This study investigated the role of preoperative chemotherapy in squamous cell cancer of the esophagus.

METHODS:

A prospective randomized trial was undertaken in 147 patients: 74 received preoperative chemotherapy comprising cisplatin and 5-fluorouracil and 73 had surgical therapy alone. End points were cancer and therapy-related deaths.

RESULTS:

Sixty-six patients (89%) in the chemotherapy group underwent resection compared with 69 (95%) in the control group (p = not significant).

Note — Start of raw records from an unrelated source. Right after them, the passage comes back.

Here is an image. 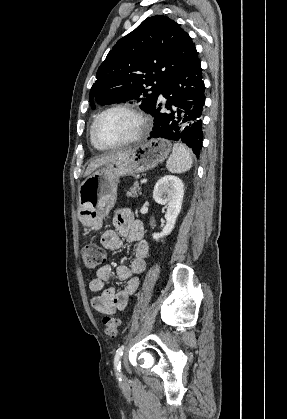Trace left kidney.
I'll return each mask as SVG.
<instances>
[{
  "label": "left kidney",
  "instance_id": "obj_1",
  "mask_svg": "<svg viewBox=\"0 0 287 419\" xmlns=\"http://www.w3.org/2000/svg\"><path fill=\"white\" fill-rule=\"evenodd\" d=\"M184 195V185L180 178L173 175H165L160 178L153 190V199L158 204L167 208L165 214L166 225L160 233H153L154 240L169 235L174 229L177 217L181 211Z\"/></svg>",
  "mask_w": 287,
  "mask_h": 419
}]
</instances>
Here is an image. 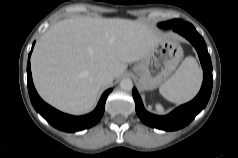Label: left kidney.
Segmentation results:
<instances>
[{
    "instance_id": "left-kidney-1",
    "label": "left kidney",
    "mask_w": 238,
    "mask_h": 158,
    "mask_svg": "<svg viewBox=\"0 0 238 158\" xmlns=\"http://www.w3.org/2000/svg\"><path fill=\"white\" fill-rule=\"evenodd\" d=\"M157 109L161 111V110H162V107H161L160 105H158V106H157Z\"/></svg>"
}]
</instances>
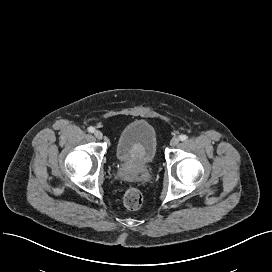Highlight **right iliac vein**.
Returning a JSON list of instances; mask_svg holds the SVG:
<instances>
[{
    "instance_id": "obj_1",
    "label": "right iliac vein",
    "mask_w": 272,
    "mask_h": 272,
    "mask_svg": "<svg viewBox=\"0 0 272 272\" xmlns=\"http://www.w3.org/2000/svg\"><path fill=\"white\" fill-rule=\"evenodd\" d=\"M94 136H95L97 139L101 140V139L103 138V133H102L101 131H99V130H96V131L94 132Z\"/></svg>"
}]
</instances>
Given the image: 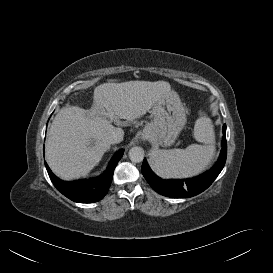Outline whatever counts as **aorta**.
Here are the masks:
<instances>
[{
    "instance_id": "obj_1",
    "label": "aorta",
    "mask_w": 273,
    "mask_h": 273,
    "mask_svg": "<svg viewBox=\"0 0 273 273\" xmlns=\"http://www.w3.org/2000/svg\"><path fill=\"white\" fill-rule=\"evenodd\" d=\"M144 156H145V153L142 147L135 146L129 150V158L134 163L142 162L144 159Z\"/></svg>"
}]
</instances>
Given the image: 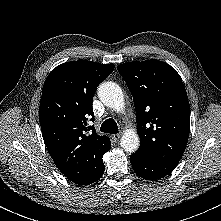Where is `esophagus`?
Instances as JSON below:
<instances>
[{
  "label": "esophagus",
  "mask_w": 221,
  "mask_h": 221,
  "mask_svg": "<svg viewBox=\"0 0 221 221\" xmlns=\"http://www.w3.org/2000/svg\"><path fill=\"white\" fill-rule=\"evenodd\" d=\"M121 137V134H114L112 135V138L115 140V141H118Z\"/></svg>",
  "instance_id": "esophagus-1"
}]
</instances>
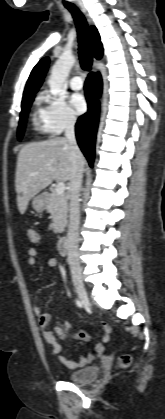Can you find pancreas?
I'll use <instances>...</instances> for the list:
<instances>
[{"label": "pancreas", "mask_w": 165, "mask_h": 419, "mask_svg": "<svg viewBox=\"0 0 165 419\" xmlns=\"http://www.w3.org/2000/svg\"><path fill=\"white\" fill-rule=\"evenodd\" d=\"M46 210L51 214L53 232H63L67 224L68 197L64 194L58 195L55 190H52Z\"/></svg>", "instance_id": "cf45deb5"}]
</instances>
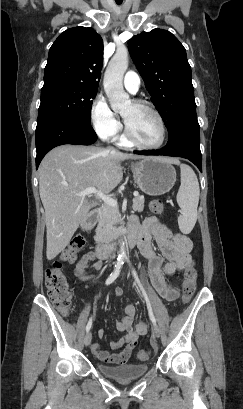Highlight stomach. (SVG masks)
Returning a JSON list of instances; mask_svg holds the SVG:
<instances>
[{"instance_id": "obj_1", "label": "stomach", "mask_w": 243, "mask_h": 409, "mask_svg": "<svg viewBox=\"0 0 243 409\" xmlns=\"http://www.w3.org/2000/svg\"><path fill=\"white\" fill-rule=\"evenodd\" d=\"M133 178L145 194L160 196L169 192L176 182V171L171 160L146 157L131 164Z\"/></svg>"}]
</instances>
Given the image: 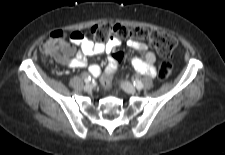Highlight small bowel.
Returning <instances> with one entry per match:
<instances>
[{
    "label": "small bowel",
    "mask_w": 225,
    "mask_h": 155,
    "mask_svg": "<svg viewBox=\"0 0 225 155\" xmlns=\"http://www.w3.org/2000/svg\"><path fill=\"white\" fill-rule=\"evenodd\" d=\"M71 41L73 44L78 45L79 49L75 57L67 62V65L71 68L88 67L90 74L96 77L101 74V69L95 64L88 65L87 57L91 55L108 54L110 61V57L113 55V49L120 43V41L116 39H109L106 42H93L87 39V34L83 30L73 31ZM127 44L131 48L143 53V57L132 59L131 63L134 69L141 74L150 77L155 76L156 69L154 63L156 61V56L153 52L149 51L147 43L129 39ZM107 69L112 75H117L120 72L119 67L115 66L113 63L108 64Z\"/></svg>",
    "instance_id": "obj_1"
}]
</instances>
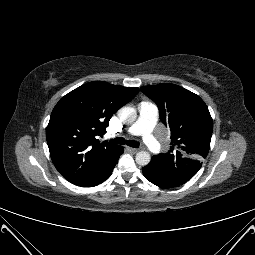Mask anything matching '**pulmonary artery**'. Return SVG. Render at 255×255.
<instances>
[{"label":"pulmonary artery","instance_id":"obj_1","mask_svg":"<svg viewBox=\"0 0 255 255\" xmlns=\"http://www.w3.org/2000/svg\"><path fill=\"white\" fill-rule=\"evenodd\" d=\"M158 116L157 106L149 101H143L139 105L137 121L126 130L130 135H141L149 150L154 153H158L161 149L160 143L152 134Z\"/></svg>","mask_w":255,"mask_h":255}]
</instances>
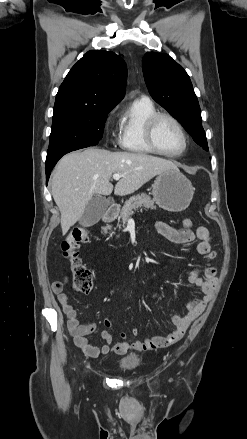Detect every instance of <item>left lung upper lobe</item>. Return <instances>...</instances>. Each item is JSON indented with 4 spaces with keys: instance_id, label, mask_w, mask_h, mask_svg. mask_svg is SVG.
<instances>
[{
    "instance_id": "left-lung-upper-lobe-1",
    "label": "left lung upper lobe",
    "mask_w": 247,
    "mask_h": 439,
    "mask_svg": "<svg viewBox=\"0 0 247 439\" xmlns=\"http://www.w3.org/2000/svg\"><path fill=\"white\" fill-rule=\"evenodd\" d=\"M144 79L152 98L174 116L208 151L201 110L186 71L169 55L147 52L142 60Z\"/></svg>"
}]
</instances>
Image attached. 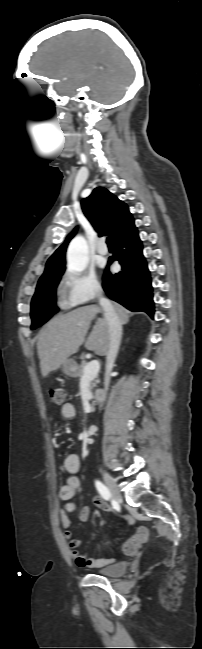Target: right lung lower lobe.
<instances>
[{"label":"right lung lower lobe","instance_id":"1","mask_svg":"<svg viewBox=\"0 0 202 649\" xmlns=\"http://www.w3.org/2000/svg\"><path fill=\"white\" fill-rule=\"evenodd\" d=\"M114 241L115 253L109 258L108 264L117 260L122 266V271L117 274L106 271L103 288L107 296L131 311H144L153 318L151 277L137 229Z\"/></svg>","mask_w":202,"mask_h":649}]
</instances>
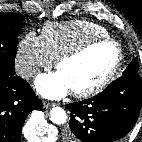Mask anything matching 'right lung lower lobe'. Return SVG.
Returning <instances> with one entry per match:
<instances>
[{
  "label": "right lung lower lobe",
  "mask_w": 142,
  "mask_h": 142,
  "mask_svg": "<svg viewBox=\"0 0 142 142\" xmlns=\"http://www.w3.org/2000/svg\"><path fill=\"white\" fill-rule=\"evenodd\" d=\"M42 101L30 85L15 74H0V142H20L27 115Z\"/></svg>",
  "instance_id": "98d812e1"
}]
</instances>
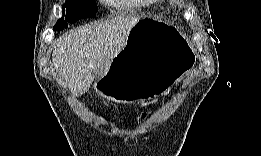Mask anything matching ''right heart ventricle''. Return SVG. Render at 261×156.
Segmentation results:
<instances>
[{"instance_id": "1", "label": "right heart ventricle", "mask_w": 261, "mask_h": 156, "mask_svg": "<svg viewBox=\"0 0 261 156\" xmlns=\"http://www.w3.org/2000/svg\"><path fill=\"white\" fill-rule=\"evenodd\" d=\"M132 2L133 0H113L109 3L116 6L126 7L129 6Z\"/></svg>"}]
</instances>
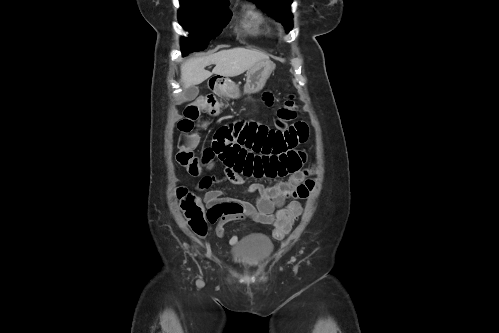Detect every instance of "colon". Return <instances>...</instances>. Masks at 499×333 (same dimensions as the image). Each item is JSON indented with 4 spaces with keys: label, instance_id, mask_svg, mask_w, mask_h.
Masks as SVG:
<instances>
[{
    "label": "colon",
    "instance_id": "1",
    "mask_svg": "<svg viewBox=\"0 0 499 333\" xmlns=\"http://www.w3.org/2000/svg\"><path fill=\"white\" fill-rule=\"evenodd\" d=\"M200 105L188 107L185 117L178 123L181 137L176 160L193 176L199 175L203 167L201 159L194 154V149L198 143V136L194 133V122L199 116ZM297 112L298 108L294 97H288L276 111L275 126L279 129L286 128L296 118ZM177 197L191 230L200 236L207 234L211 222L208 211L205 210L199 197L185 188L178 189ZM301 213L302 206L298 201H292L281 208L276 214L273 236L276 239H282L291 230Z\"/></svg>",
    "mask_w": 499,
    "mask_h": 333
}]
</instances>
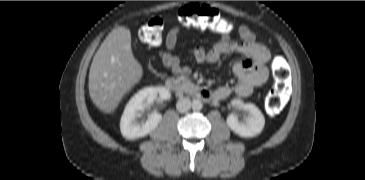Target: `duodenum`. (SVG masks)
Wrapping results in <instances>:
<instances>
[{
  "instance_id": "duodenum-1",
  "label": "duodenum",
  "mask_w": 365,
  "mask_h": 180,
  "mask_svg": "<svg viewBox=\"0 0 365 180\" xmlns=\"http://www.w3.org/2000/svg\"><path fill=\"white\" fill-rule=\"evenodd\" d=\"M165 86L167 89L175 91L178 94L189 92L203 101H208L213 98L212 92L208 89L191 83L182 82L179 79H169L166 81Z\"/></svg>"
}]
</instances>
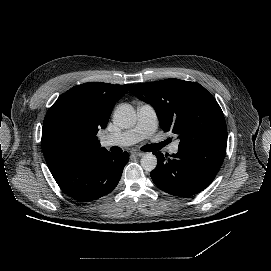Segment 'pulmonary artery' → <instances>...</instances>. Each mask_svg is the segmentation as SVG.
I'll use <instances>...</instances> for the list:
<instances>
[{
  "label": "pulmonary artery",
  "mask_w": 271,
  "mask_h": 271,
  "mask_svg": "<svg viewBox=\"0 0 271 271\" xmlns=\"http://www.w3.org/2000/svg\"><path fill=\"white\" fill-rule=\"evenodd\" d=\"M158 119L150 104L142 103L137 108L136 123L127 130L116 134H107L100 138L103 147H126L150 137L157 129ZM179 141L169 146L171 154L178 153Z\"/></svg>",
  "instance_id": "e3ab8cb5"
}]
</instances>
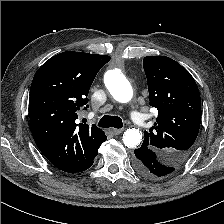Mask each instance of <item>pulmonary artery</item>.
I'll return each mask as SVG.
<instances>
[{"instance_id":"1","label":"pulmonary artery","mask_w":224,"mask_h":224,"mask_svg":"<svg viewBox=\"0 0 224 224\" xmlns=\"http://www.w3.org/2000/svg\"><path fill=\"white\" fill-rule=\"evenodd\" d=\"M130 118L138 125V126H144V120L141 117V114L137 112L136 110H131L130 113Z\"/></svg>"}]
</instances>
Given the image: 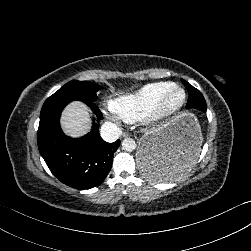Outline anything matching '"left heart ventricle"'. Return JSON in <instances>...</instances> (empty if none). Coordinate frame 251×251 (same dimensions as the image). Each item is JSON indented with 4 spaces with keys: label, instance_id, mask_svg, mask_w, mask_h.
I'll use <instances>...</instances> for the list:
<instances>
[{
    "label": "left heart ventricle",
    "instance_id": "obj_1",
    "mask_svg": "<svg viewBox=\"0 0 251 251\" xmlns=\"http://www.w3.org/2000/svg\"><path fill=\"white\" fill-rule=\"evenodd\" d=\"M169 92H170V96L163 108V112L165 114H170L175 112L179 106L181 105L182 101H183V94L182 92L169 87L168 88Z\"/></svg>",
    "mask_w": 251,
    "mask_h": 251
}]
</instances>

Of the 60 patients who had resection after completing the chemotherapy program, 35 (58%) had a significant response, of whom four (6.7%) had a complete pathologic response. Postoperative mortality rates were 8.3% and 8.7% in the chemotherapy and control groups, respectively (p = not significant). Significant downstaging was evident with chemotherapy; curative resections were possible in 67% of these patients compared with 35% in the control group (p = 0.0003). T3 and T4 tumors were found in 67% and 91% of the chemotherapy and control groups, respectively (p = 0.0002). The respective figures for N1 disease were 70% and 88% (p = 0.009). An intent-to-treat analysis of survival showed no significant difference between the two groups. Median survivals were 16.8 and 13 months, respectively (p = 0.17). Of those who completed the chemotherapy and resection, responders fared better than control patients. Median survivals were 42.2 months and 13.8 months, respectively (p = 0.003). Median survival (8.3 months) was worse for nonresponders than for control patients (p = 0.03). The recurrence pattern suggested a significant reduction in locoregional disease with chemotherapy.

CONCLUSIONS:

Preoperative chemotherapy was safe and resulted in significant downstaging and an increased likelihood of curative resection. Survival was not better than that in the surgery-alone group, but responders did fare better than nonresponders.

PMID:
9270638
DOI:
10.1016/S0022-5223(97)70147-8
[Indexed for MEDLINE]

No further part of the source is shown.